Como cuenta Joan Baez en el documental No Direction Home, Dylan sabía desde el principio (ansiaba, en realidad) que iban a escribir sobre él y analizar cada uno de sus movimientos. Por eso jugó al despiste durante buena parte de las décadas siguientes, incluyendo una inmersión en el cristianismo saldada con tres álbumes y un deambular errático a lo largo de los ochenta y buena parte de los noventa, hasta que Time Out of Mind (1997) es saludado nuevamente como uno de sus grandes trabajos, el primero en siete años basado en temas propios. Hasta entonces, el peso del pasado obligaba a escuchar con benevolencia un puñado de discos anodinos.
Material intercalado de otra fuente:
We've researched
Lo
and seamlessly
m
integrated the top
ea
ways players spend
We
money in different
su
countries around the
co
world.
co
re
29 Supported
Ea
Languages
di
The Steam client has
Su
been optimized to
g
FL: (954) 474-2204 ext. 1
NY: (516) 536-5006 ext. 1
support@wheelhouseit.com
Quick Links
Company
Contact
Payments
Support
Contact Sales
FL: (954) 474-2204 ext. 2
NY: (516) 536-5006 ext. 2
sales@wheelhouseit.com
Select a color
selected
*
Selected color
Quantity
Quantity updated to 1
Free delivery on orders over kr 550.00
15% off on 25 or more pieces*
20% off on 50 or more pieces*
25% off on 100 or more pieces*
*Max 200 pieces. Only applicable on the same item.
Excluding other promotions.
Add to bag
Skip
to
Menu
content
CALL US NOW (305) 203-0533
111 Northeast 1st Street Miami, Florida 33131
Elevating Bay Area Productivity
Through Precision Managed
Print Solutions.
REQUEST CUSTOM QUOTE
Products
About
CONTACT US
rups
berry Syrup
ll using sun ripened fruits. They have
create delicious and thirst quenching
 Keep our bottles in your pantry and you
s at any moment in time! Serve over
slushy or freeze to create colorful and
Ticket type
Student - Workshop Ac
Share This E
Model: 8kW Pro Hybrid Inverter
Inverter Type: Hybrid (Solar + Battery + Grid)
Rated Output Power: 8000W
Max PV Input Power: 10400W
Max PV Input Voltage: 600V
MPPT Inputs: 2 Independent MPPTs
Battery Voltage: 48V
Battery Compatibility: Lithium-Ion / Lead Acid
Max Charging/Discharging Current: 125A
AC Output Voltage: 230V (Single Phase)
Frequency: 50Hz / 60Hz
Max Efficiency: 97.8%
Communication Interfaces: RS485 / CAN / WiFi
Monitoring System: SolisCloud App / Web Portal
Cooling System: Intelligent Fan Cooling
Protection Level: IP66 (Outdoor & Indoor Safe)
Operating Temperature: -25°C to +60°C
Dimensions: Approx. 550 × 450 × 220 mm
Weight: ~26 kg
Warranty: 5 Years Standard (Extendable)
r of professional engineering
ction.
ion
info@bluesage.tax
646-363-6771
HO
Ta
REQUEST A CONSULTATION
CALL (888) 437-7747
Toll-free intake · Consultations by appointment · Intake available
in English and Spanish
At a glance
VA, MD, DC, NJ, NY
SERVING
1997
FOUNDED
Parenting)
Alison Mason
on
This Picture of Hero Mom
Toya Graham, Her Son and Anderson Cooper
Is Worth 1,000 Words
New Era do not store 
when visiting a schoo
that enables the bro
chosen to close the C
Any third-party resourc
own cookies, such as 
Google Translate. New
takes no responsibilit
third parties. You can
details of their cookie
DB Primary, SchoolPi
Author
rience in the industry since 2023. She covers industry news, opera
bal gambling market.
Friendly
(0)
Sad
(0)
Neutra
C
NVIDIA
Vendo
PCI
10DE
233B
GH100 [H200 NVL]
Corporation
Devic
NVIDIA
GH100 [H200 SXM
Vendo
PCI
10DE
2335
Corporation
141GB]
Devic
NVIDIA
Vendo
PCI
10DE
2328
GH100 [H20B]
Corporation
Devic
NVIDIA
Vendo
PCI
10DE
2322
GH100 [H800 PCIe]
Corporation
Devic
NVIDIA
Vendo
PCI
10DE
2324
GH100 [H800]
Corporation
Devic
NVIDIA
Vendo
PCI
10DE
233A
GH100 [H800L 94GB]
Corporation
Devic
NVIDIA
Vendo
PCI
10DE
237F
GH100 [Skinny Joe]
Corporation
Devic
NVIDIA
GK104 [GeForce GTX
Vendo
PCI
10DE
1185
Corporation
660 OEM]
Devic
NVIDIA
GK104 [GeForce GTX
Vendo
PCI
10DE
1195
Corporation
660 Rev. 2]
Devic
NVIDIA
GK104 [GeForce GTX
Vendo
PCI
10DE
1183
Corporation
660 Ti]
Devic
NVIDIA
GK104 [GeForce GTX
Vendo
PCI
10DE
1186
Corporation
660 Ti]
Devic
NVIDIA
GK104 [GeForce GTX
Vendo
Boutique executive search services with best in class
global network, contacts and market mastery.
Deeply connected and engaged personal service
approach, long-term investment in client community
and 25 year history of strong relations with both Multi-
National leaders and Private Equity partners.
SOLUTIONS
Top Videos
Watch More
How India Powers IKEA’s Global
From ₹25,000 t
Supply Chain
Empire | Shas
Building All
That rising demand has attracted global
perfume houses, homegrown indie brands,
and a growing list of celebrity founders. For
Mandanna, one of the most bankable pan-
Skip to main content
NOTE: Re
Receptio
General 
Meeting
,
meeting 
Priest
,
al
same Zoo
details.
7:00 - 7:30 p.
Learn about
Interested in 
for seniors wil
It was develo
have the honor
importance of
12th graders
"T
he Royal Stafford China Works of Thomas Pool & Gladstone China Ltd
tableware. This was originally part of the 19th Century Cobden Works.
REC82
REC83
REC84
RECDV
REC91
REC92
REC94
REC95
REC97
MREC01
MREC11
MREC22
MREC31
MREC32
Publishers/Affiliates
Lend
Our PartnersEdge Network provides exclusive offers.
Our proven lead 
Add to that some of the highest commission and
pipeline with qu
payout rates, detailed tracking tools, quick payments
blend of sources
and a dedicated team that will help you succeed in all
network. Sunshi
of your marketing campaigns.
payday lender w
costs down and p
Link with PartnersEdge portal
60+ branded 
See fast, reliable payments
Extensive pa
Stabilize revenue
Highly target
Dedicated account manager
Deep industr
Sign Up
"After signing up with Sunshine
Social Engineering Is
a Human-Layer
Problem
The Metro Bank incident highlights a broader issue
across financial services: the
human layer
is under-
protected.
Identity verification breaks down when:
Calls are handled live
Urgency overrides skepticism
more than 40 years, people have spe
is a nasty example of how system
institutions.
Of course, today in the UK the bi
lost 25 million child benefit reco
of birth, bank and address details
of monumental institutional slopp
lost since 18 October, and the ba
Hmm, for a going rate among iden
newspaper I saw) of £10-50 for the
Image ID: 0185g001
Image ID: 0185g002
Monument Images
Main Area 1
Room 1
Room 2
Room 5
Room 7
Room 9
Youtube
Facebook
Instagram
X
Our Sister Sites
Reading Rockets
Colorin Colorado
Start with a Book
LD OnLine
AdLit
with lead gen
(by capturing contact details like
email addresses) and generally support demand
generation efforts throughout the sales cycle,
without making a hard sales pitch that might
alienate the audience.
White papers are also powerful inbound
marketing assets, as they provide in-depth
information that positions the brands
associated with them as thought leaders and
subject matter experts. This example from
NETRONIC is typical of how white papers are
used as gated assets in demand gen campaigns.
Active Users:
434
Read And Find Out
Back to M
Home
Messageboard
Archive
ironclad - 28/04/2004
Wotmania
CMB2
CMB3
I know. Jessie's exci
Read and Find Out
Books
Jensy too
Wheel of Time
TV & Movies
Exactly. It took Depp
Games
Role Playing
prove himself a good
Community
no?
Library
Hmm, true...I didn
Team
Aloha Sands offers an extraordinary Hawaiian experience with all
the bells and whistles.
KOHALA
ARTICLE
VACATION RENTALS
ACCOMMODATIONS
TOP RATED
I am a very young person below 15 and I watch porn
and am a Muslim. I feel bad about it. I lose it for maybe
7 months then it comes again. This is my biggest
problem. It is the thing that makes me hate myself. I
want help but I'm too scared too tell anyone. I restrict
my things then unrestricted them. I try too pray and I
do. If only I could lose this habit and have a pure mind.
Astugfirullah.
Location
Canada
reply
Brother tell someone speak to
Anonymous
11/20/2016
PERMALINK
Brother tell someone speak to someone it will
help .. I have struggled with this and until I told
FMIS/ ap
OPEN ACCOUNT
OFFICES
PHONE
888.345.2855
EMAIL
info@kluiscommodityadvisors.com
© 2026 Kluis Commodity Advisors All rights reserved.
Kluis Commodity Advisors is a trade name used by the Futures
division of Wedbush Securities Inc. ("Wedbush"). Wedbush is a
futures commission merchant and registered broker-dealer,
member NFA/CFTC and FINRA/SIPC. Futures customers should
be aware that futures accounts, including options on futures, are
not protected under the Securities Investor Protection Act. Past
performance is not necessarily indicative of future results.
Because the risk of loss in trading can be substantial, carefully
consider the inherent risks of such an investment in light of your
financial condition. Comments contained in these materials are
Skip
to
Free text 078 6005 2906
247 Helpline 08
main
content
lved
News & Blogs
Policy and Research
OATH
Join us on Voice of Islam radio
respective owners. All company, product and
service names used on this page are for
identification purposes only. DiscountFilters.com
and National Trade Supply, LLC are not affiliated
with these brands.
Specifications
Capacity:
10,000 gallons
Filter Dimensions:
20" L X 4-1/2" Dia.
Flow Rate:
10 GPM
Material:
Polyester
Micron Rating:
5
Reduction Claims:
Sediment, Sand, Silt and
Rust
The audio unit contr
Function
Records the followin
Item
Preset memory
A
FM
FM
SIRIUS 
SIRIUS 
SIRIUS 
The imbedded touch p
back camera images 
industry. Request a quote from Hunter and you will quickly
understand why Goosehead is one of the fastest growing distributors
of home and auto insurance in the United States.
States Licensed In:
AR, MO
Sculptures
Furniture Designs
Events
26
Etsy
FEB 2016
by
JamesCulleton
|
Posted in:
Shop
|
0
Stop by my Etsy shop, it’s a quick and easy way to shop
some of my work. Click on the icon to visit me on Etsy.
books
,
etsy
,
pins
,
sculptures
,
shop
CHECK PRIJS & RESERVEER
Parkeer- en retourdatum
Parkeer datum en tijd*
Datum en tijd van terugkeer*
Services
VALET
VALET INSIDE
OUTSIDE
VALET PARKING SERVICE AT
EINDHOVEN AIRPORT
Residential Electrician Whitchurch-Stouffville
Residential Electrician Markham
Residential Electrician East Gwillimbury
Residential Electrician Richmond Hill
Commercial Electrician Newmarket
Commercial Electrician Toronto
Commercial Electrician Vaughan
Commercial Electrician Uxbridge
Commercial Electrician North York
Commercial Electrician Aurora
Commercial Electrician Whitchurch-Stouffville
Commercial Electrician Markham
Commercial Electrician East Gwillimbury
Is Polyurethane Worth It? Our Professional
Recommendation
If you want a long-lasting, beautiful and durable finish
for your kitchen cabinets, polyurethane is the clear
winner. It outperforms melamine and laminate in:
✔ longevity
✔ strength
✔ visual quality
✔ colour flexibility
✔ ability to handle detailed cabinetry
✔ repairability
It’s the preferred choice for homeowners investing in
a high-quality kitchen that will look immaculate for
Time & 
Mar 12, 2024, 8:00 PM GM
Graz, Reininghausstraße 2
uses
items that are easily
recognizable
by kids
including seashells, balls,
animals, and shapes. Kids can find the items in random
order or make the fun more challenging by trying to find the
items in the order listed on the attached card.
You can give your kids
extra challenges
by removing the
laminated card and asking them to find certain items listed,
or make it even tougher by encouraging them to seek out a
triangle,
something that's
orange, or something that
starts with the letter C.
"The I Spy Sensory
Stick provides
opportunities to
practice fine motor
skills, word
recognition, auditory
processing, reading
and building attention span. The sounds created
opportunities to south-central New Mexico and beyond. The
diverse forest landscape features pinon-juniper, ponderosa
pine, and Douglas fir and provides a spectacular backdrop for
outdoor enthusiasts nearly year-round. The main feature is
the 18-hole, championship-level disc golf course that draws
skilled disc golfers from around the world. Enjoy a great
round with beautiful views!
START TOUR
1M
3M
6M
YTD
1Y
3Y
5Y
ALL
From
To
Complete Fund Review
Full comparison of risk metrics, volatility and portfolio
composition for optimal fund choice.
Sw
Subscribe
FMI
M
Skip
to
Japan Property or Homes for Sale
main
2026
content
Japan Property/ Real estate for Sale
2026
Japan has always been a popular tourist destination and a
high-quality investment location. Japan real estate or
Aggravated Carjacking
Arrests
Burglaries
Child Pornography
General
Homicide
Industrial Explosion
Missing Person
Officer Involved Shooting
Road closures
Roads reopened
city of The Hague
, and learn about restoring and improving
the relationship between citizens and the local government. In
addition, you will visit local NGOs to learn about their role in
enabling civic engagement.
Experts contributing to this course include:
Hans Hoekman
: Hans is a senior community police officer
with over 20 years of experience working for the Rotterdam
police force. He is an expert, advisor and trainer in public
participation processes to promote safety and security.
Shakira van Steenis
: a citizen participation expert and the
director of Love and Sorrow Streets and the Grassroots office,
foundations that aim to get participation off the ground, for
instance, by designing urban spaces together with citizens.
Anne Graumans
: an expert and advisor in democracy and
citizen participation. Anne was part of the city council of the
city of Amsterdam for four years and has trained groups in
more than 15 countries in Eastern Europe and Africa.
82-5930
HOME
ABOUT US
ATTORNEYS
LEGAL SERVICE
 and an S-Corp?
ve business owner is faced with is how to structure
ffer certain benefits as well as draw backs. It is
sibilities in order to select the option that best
A partir de ese momento, el mito se convierte en marca. Comienza una rehabilitación crítica que coincide con un mayor grado de exposición pública de Dylan. La primera se basa en discos como Love and Theft (2001), cuyo título resume su amor por la música tradicional y su capacidad para "robar" (concedamos que en el mejor sentido de la palabra) de ella. Cinco años después, Modern Times (¿otro título irónico?) ratifica la rendición de la crítica, que le erige en preservador de las esencias más puras de la música americana, hasta el punto de que se pasan por alto las claras coincidencias de tres letras del álbum con otros tantos poemas de Henry Timrod. No es la primera vez que se detectan estos paralelismos, aunque justo es decir que la tradición folk está llena de ellos. En cualquier caso, la resurrección artística se ha consumado.

Pero si la marca Dylan se ha impuesto definitivamente no ha sido tanto gracias a sus brillantes ejercicios discográficos retro como al trabajo del manager Jeff Rosen. Él será quien elija a Scorsese y le proporcione el material para No Direction Home (el cineasta se limitó a ordenarlo), pero, sobre todo, el encargado de dirigir, a partir de mediados de los noventa, sus nuevos proyectos y licenciar su obra. Desde su llegada, Dylan aparece en publicidad de Apple, cede canciones a spots comerciales, actúa en conciertos privados, participa regularmente en bandas sonoras… En definitiva, difunde su repertorio utilizando todos los medios a su alcance (incluido un concierto ante el Papa y una colaboración con Michael Bolton). El mundo recuerda así quién fue Dylan y se suceden las distinciones de prestigio, como el Pulitzer honorífico o el Príncipe de Asturias. Y hasta comienza a tomar fuerza la posible concesión del Nobel de Literatura (la candidatura se presentó oficialmente en 1996). Pocas máquinas de hacer dinero pueden presumir de tan sólidas coartadas intelectuales.

EDUARDO GUILLOT (Valencia, España, 1967). Periodista y guionista. Colaborador de la revista Rockdelux y la página efeeme.com. Publicó diversos libros sobre música, cine y cultura pop, y participó en volúmenes colectivos: Teen Spirit. De viaje por el pop independiente o ¡Rock, acción! Ensayos sobre cine y música popular.